18. Veritaaq a soutenu que la position qui est la sienne, selon laquelle TPSGC est tenu de vérifier les tarifs journaliers excessivement bas éventuels et antérieurs, respecte aussi l'exigence générale d'après laquelle les responsables de la passation de marchés publics doivent évaluer rigoureusement et à fond les exigences obligatoires.

19. Selon Veritaaq, TPSGC n'a pas prouvé que la formulation de l'article appuie la prémisse selon laquelle il peut agir à son gré en appliquant l'article 7. Veritaaq a maintenu qu'il incombe à TPSGC de vérifier les propositions en fonction des deux aspects de la définition. Veritaaq a ajouté que, comme il le dit lui-même, ce n'est pas ce que TPSGC, qui a plutôt choisi de limiter arbitrairement son enquête à la première partie de la définition, a fait. En mettant fin à son enquête après n'avoir vérifié que les tarifs journaliers excessivement bas éventuels, TPSGC n'a donc pas correctement évalué l'exigence obligatoire de l'article 7.

20. D'après Veritaaq, l'interprétation de TPSGC n'atteint même pas l'objectif que TPSGC lui-même vise par l'article 7. À plusieurs endroits dans le RIF, TPSGC a mentionné que l'objectif de l'article 7 est d'empêcher un soumissionnaire de tirer parti d'« une stratégie de soumission de bas tarifs sélectifs » [traduction]. Si, comme TPSGC l'indique, il convient de ne vérifier dans les soumissions que les tarifs journaliers excessivement bas éventuels, ce but n'est pas atteint, étant donné qu'un soumissionnaire pourrait encore profiter d'une stratégie de soumission de bas tarifs sélectifs en présentant une offre qui renferme des tarifs journaliers excessivement bas antérieurs pour certaines catégories, puis en refusant d'offrir des services dans ces catégories.
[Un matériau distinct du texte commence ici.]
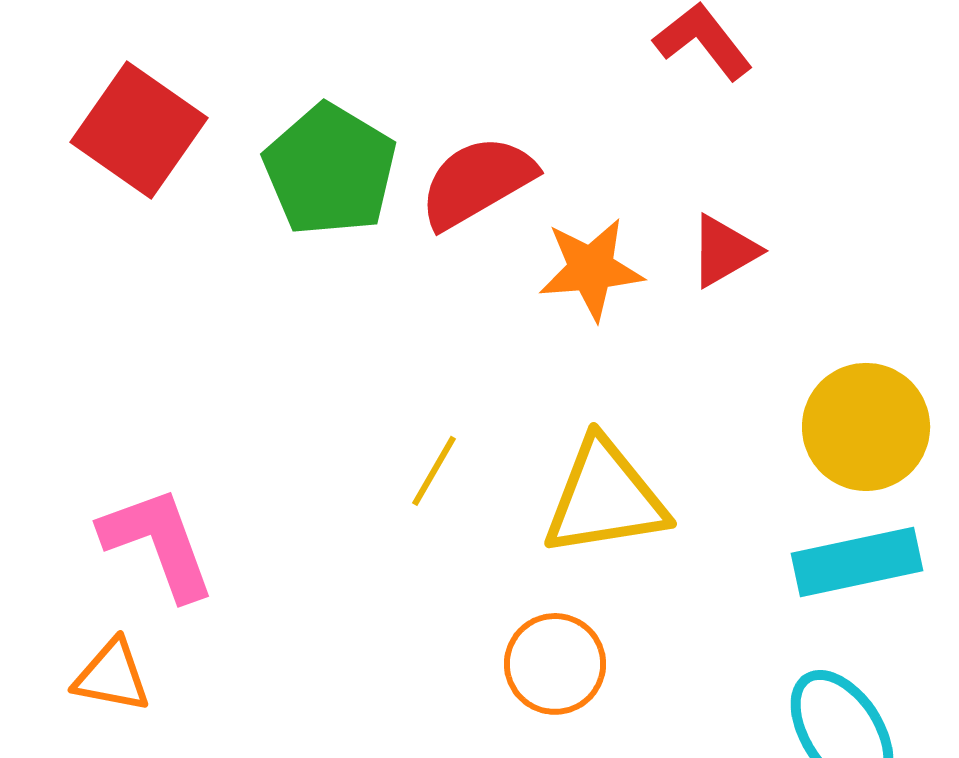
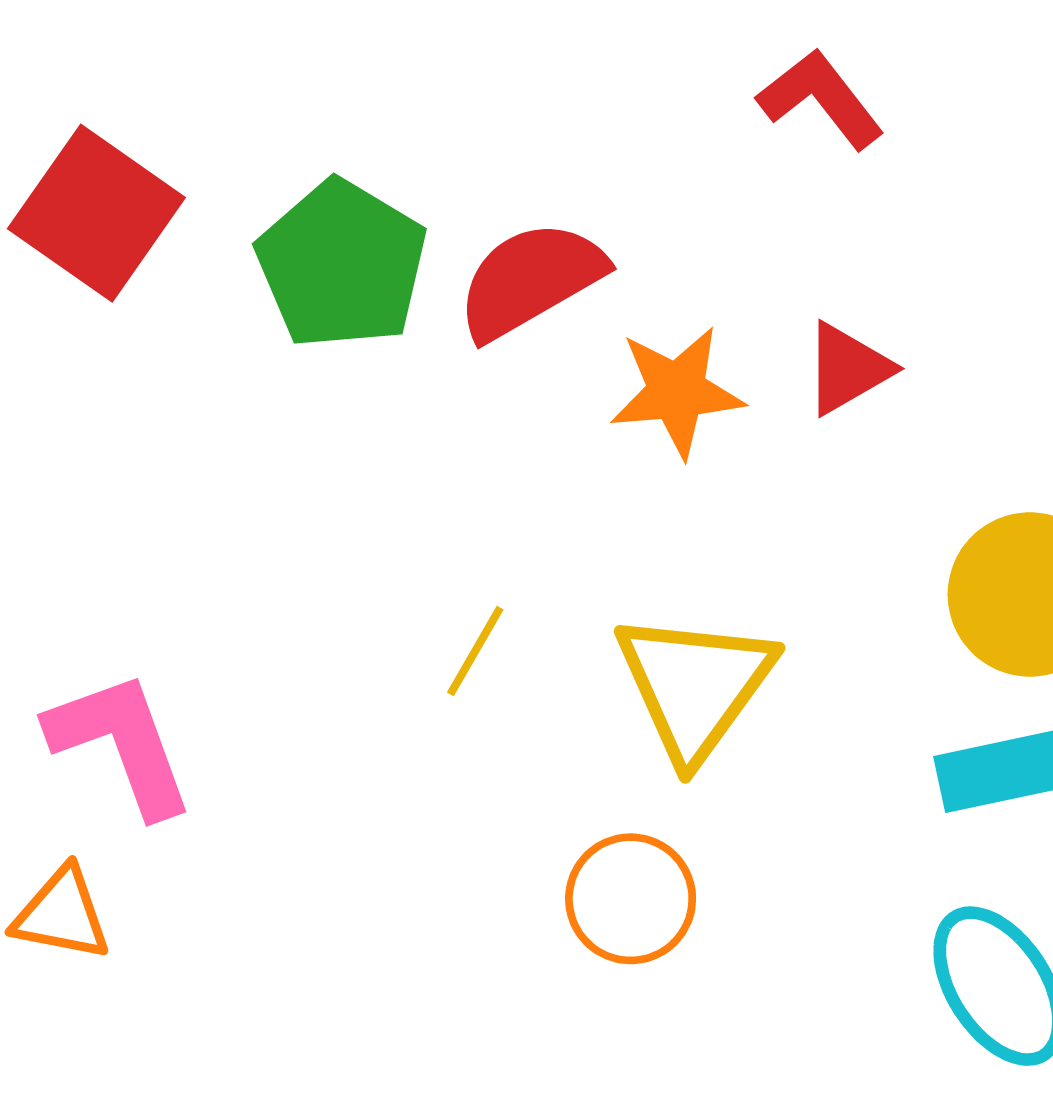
yellow triangle: (605, 498) -> (695, 686), turned -45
21. Veritaaq a ajouté que, comme la formule de pondération utilisée dans la section « Évaluation financière » de la DP permet aux soumissionnaires de tirer indûment partie de l'utilisation de tarifs journaliers excessivement bas, le fait que TPSGC n'a pas évalué les soumissions pour déterminer si elles contiennent des tarifs journaliers excessivement bas est aggravé5 .

22. Veritaaq a maintenu que ne pas évaluer une exigence obligatoire est l'une des erreurs les plus fondamentales qui peuvent se produire dans la procédure de passation d'un marché public. Cette erreur non seulement porte préjudice à Veritaaq et à tous les autres soumissionnaires, mais elle nuit aussi à l'intégrité et à l'efficacité de la procédure d'adjudication en régime de concurrence. Veritaaq a donc soutenu que le Tribunal devrait, à titre de mesure corrective, recommander de lancer une nouvelle invitation à soumissionner.

Position de TPSGC

23. TPSGC a fait valoir que, pour connaître le sens qu'on entendait donner à l'article 7, il ne faut pas dissocier l'interprétation des paragraphes 7(i) et (ii). Il a ajouté qu'il doit exister une certaine cohérence entre l'interprétation d'une partie de l'article 7 et celle des autres parties.
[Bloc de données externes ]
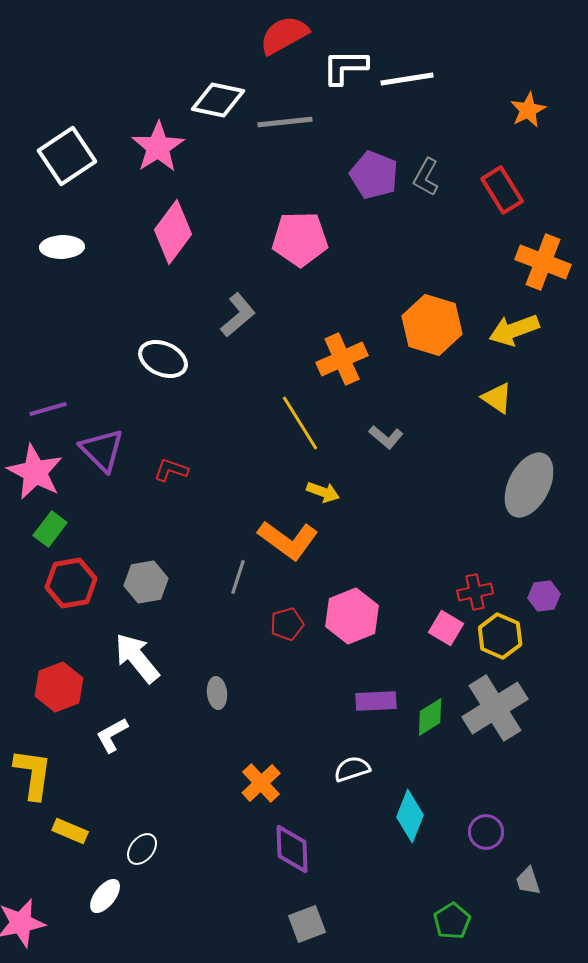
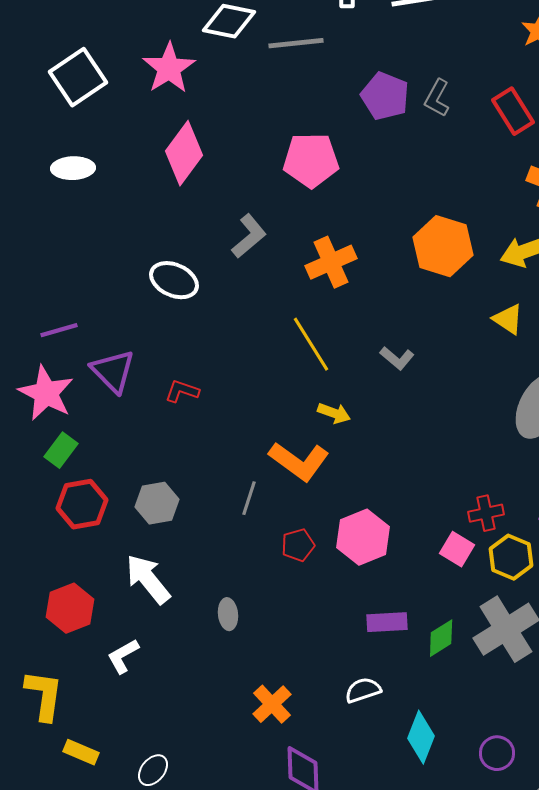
orange cross: (342, 359) -> (331, 262), moved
24. TPSGC a mentionné, à titre d'éclaircissement, que l'utilisation du mot « shall » (sera) au paragraphe 7(i) indique que la formule doit être appliquée aux tarifs journaliers « par catégorie » et que le paragraphe 7(i) présente clairement deux critères de rechange différents pour le calcul d'un « tarif journalier excessivement bas ».

25. TPSGC a ajouté que le paragraphe 7(i) utilise le mot « ou » pour indiquer qu'il peut se servir de l'un ou l'autre des deux critères ou « conditions » pour déterminer si un tarif journalier est excessivement bas.
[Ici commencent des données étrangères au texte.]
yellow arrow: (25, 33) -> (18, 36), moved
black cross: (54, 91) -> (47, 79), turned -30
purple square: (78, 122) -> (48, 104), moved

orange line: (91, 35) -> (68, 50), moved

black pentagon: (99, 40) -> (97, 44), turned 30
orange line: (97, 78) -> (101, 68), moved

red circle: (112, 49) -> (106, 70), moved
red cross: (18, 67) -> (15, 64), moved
26. TPSGC a prétendu que le paragraphe 7(i) dicte l'utilisation de l'un ou de l'autre critère pour déterminer si un soumissionnaire propose des tarifs journaliers excessivement bas, tandis que, par le paragraphe 7(ii), il se réserve le droit de mettre en doute la validité d'un tarif de beaucoup inférieur aux tarifs antérieurs demandés par un entrepreneur/soumissionnaire (conformément au deuxième critère). Il a de plus allégué que le paragraphe 7(ii) indique qu'il se réserve le droit de mettre en doute, ou non, la validité des tarifs d'un entrepreneur/soumissionnaire et de demander à celui-ci des explications à propos de tarifs excessivement bas dans le contexte d'une comparaison avec les tarifs exigés par cet entrepreneur aux termes du contrat antérieur, ou pour des travaux antérieurs par un entrepreneur non titulaire.

27. Selon TPSGC, lorsqu'il a évalué les propositions financières des soumissionnaires, il a appliqué le premier critère prévu au paragraphe 7(i) pour tous les tarifs journaliers excessivement bas6 .

28. TPSGC a soutenu que ce premier critère s'applique au nouveau contrat et permet de comparer les tarifs pour les années de renouvellement facultatif proposées aux tarifs proposés pour la première année du nouveau contrat.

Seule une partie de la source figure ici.